* [What you will do] Copy exactly, and only, the lines between the start of the entries below and the line containing "however, only works if everyone participates.", both inclusive. Omit pictures.

(Stored data entries)
######

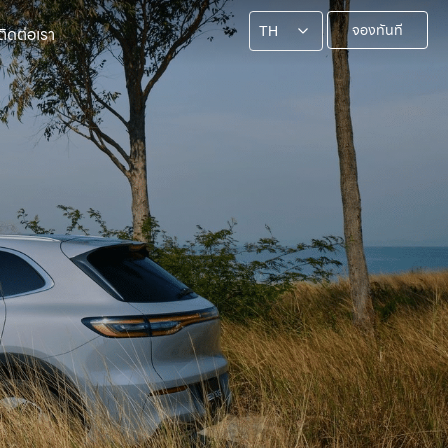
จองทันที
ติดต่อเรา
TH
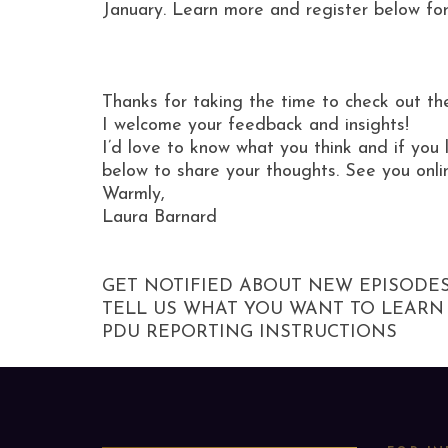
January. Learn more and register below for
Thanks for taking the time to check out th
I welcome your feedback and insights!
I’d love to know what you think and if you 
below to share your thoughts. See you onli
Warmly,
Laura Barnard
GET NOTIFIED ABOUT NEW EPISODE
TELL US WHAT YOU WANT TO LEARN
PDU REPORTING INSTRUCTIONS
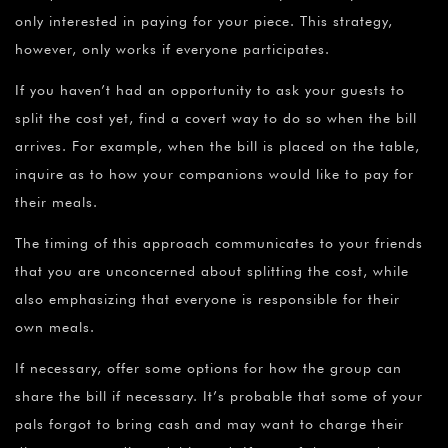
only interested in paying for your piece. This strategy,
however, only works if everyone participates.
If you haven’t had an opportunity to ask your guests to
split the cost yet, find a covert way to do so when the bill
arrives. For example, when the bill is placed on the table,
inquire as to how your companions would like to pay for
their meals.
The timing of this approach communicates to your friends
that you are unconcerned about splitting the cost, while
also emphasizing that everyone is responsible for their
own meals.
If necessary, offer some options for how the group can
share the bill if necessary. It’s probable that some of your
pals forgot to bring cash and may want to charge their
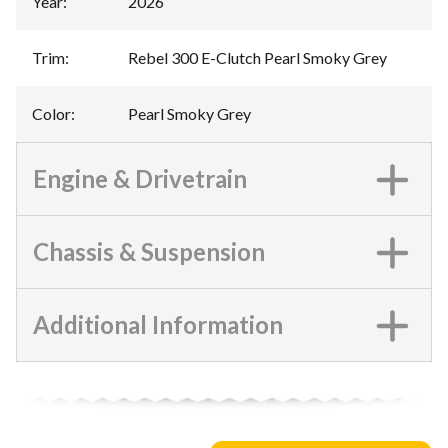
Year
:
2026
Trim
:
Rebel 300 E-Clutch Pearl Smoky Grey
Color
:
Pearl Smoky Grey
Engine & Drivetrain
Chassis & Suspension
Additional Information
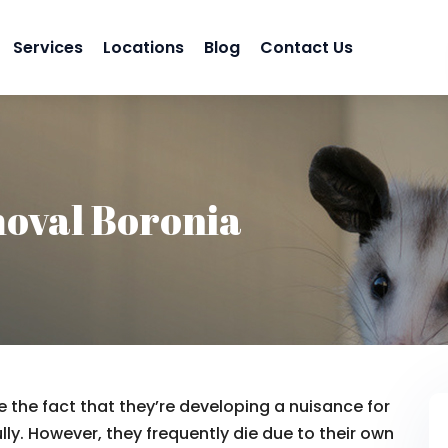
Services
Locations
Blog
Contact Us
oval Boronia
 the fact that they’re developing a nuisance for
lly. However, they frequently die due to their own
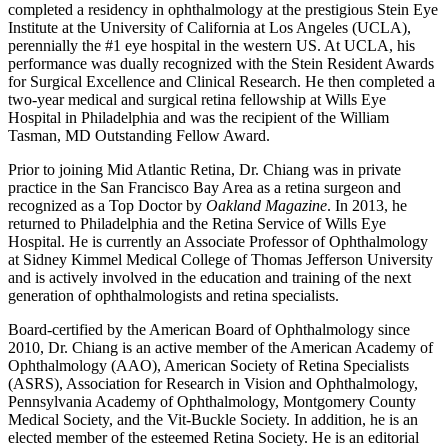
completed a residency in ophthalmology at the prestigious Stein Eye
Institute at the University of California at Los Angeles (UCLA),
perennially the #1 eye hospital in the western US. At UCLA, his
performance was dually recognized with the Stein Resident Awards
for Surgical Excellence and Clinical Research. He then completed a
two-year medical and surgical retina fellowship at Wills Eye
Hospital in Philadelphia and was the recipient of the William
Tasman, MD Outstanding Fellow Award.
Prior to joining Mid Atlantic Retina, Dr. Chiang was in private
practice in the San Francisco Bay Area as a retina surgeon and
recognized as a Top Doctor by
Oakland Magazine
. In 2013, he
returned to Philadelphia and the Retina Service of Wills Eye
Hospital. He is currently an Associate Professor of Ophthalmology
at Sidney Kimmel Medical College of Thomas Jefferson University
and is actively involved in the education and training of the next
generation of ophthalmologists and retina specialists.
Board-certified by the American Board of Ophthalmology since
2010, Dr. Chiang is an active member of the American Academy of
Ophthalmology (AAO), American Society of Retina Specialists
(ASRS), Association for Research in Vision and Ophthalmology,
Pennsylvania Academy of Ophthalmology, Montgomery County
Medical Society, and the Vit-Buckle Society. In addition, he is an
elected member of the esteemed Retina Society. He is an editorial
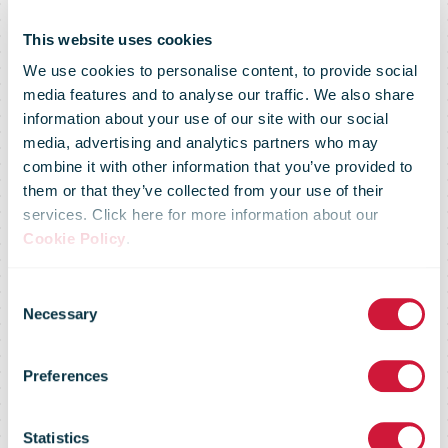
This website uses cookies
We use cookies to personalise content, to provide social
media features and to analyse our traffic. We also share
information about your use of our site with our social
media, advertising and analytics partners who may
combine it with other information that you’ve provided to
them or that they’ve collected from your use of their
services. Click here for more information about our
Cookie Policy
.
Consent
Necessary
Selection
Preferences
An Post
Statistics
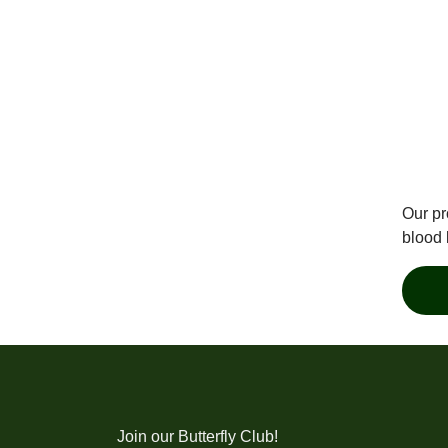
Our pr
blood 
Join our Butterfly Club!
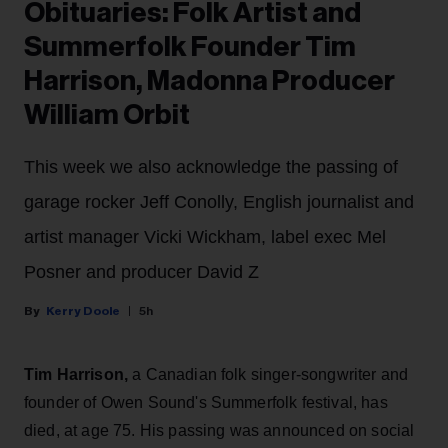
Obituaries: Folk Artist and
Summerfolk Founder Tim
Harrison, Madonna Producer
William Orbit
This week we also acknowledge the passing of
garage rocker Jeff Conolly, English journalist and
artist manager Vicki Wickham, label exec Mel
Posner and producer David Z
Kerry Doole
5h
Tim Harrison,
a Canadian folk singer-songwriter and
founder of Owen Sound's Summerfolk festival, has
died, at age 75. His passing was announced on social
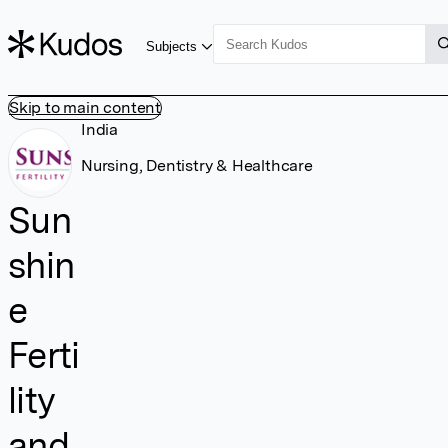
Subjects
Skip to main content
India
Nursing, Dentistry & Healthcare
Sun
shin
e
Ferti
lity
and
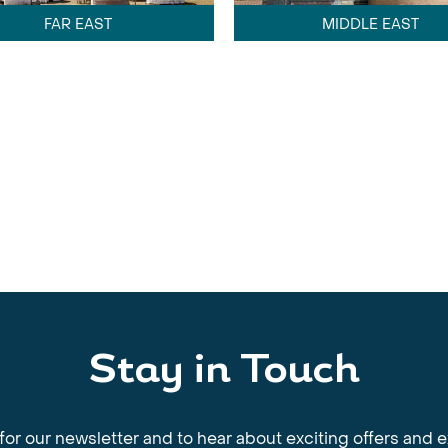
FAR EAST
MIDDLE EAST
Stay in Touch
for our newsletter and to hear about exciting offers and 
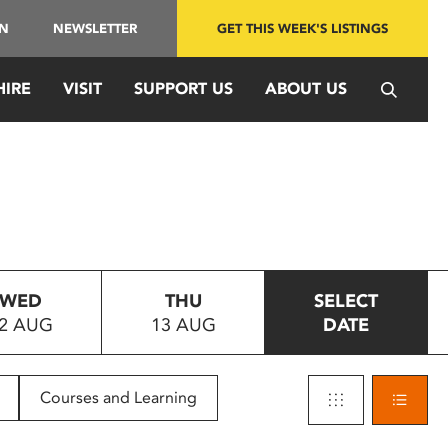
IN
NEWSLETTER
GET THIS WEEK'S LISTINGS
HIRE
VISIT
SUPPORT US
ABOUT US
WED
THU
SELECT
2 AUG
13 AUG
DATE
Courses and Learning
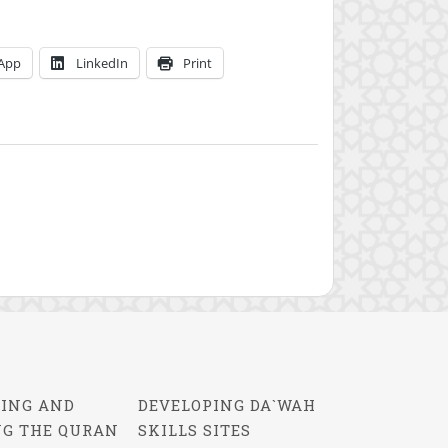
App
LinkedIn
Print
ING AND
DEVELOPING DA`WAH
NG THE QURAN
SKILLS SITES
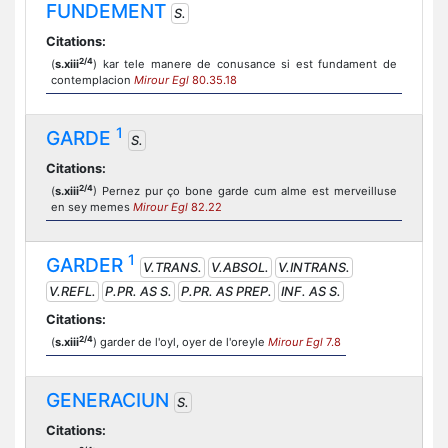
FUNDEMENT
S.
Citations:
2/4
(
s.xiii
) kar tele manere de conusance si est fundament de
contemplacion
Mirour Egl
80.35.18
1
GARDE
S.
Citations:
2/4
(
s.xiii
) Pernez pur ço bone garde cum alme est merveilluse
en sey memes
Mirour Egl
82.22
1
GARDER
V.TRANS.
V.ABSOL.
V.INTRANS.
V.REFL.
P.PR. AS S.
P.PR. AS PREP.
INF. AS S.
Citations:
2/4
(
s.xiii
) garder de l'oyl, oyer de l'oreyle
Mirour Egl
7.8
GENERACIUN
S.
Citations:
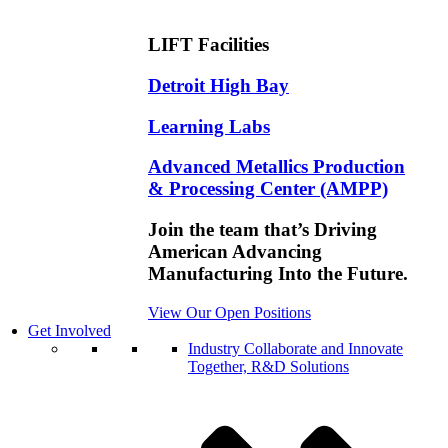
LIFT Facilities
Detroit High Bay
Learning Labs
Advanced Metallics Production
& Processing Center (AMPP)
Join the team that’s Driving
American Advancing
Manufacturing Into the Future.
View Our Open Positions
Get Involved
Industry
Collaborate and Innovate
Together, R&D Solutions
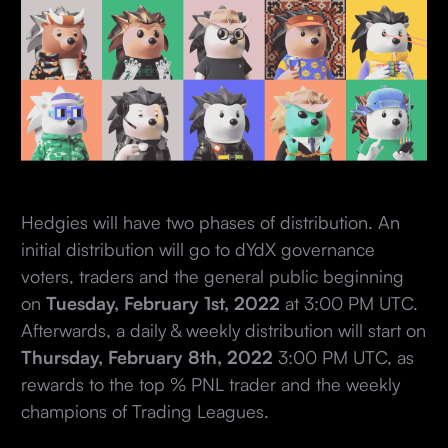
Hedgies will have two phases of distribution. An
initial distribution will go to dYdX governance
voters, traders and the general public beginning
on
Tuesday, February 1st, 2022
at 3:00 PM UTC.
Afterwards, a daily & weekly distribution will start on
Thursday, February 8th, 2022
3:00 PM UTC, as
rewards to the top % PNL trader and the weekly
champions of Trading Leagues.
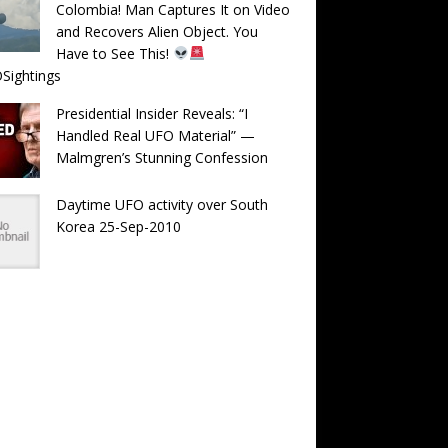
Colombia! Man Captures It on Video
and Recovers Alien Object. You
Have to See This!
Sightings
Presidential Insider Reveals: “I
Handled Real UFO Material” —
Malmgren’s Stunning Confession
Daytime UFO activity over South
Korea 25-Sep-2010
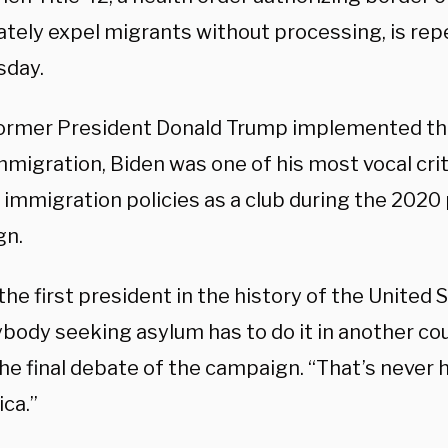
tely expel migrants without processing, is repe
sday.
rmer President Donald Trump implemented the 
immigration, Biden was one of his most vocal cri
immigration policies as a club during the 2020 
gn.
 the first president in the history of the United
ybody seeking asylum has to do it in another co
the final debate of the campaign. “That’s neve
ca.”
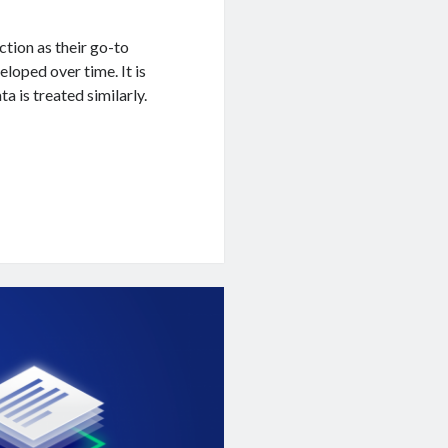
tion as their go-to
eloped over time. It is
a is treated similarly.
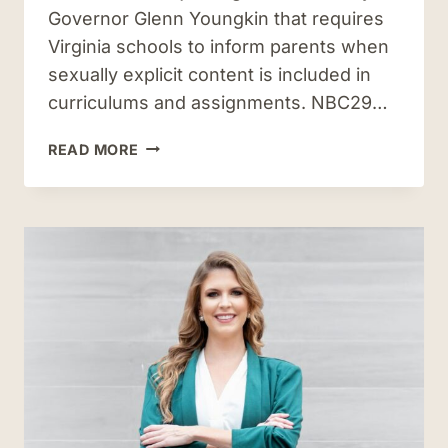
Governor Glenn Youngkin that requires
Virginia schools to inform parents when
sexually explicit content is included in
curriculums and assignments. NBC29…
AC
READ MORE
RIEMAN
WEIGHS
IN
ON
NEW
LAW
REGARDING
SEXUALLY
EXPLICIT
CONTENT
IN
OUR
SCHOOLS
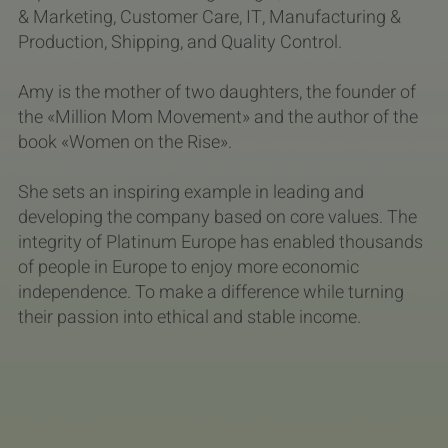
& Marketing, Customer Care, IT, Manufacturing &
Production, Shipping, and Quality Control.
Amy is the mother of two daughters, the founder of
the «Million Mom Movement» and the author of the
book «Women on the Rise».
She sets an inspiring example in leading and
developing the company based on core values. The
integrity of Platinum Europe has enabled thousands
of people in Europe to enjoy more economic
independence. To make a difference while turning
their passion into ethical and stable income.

######

* [Result]
จองทันที
ติดต่อเรา
TH
January. Learn more and register below for
Thanks for taking the time to check out th
I welcome your feedback and insights!
I’d love to know what you think and if you 
below to share your thoughts. See you onli
Warmly,
Laura Barnard
GET NOTIFIED ABOUT NEW EPISODE
TELL US WHAT YOU WANT TO LEARN
PDU REPORTING INSTRUCTIONS
only interested in paying for your piece. This strategy,
however, only works if everyone participates.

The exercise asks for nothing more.